CAD/CAM Purchasing Considerations

Readers share their insight on what to consider when purchasing CAD/CAM software.

When searching for the best CAD/CAM package to use during product design and development, most users cite ease-of-use as their number one consideration followed by cost, functionality, compatibility and support. Other common considerations include computer system requirements (fewer requirements means less expensive hardware); copy for home use; robustness (Does the software crash often? Are there a lot of bugs?); integration with other design tools (FEA, motion simulation, etc.); maintainability of models and drawings (PDM); maintenance fees; market share; power to create complex models (e.g., radius transitions, surfaces); and reliability and training.

Amidst all of these purchasing considerations, many readers also felt the need to elaborate on their specific software purchasing requirements. Following are some pointers on how to purchase the right CAD/CAM software package for your application.
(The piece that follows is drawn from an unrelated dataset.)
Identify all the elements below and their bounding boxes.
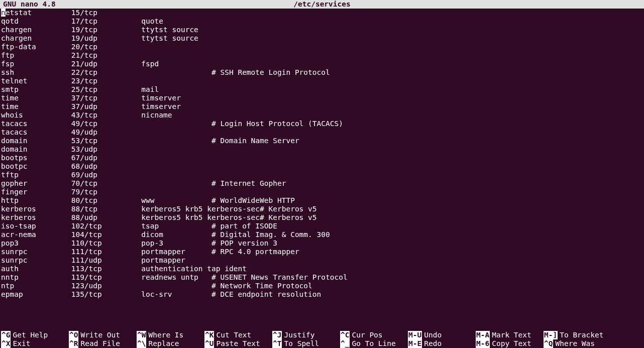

Robert Harbauer, president of (Aurora, ON) suggests asking the following questions when shopping around for CAD/CAM software:

How easy is it to use and, more importantly, to learn (and teach others down the road)?
Considering that some CAD/CAM soft-ware packages are only friendly for skilled, trained and experienced people who will be using it all day long, this is a major issue. If the software is truly user-friendly then the test is "Can a person who knows how to use a PC (e-mail, Word, possibly Corel or Adobe Illustrator) learn to make 3-D molds and tools?" Technology has advanced so far that a graphic artist with proper training can and should be able to outperform a skilled tool and die maker and produce a 3-D mold in less time with the latest CAD/CAM software.

Can I use less expensive labor to use the software and save on fixed costs?
Software is so powerful and often finding good tool and die makers is harder than getting a common sense skilled computer user who can be trained to create molds and dies according to specs and instructions.

Can I buy the full training before I commit to the software itself?
As good things are seldom cheap and given the fact that someone who purchases a 3-D CAD/CAM package today will be using it for the next six to twelve years, this is a big decision for any company. Any company worth its salt will or should at least offer some form of risk-free trial. Demo versions are not useful at this level of software. A customer or prospect should have the opportunity to buy the training and see what they are getting before they commit.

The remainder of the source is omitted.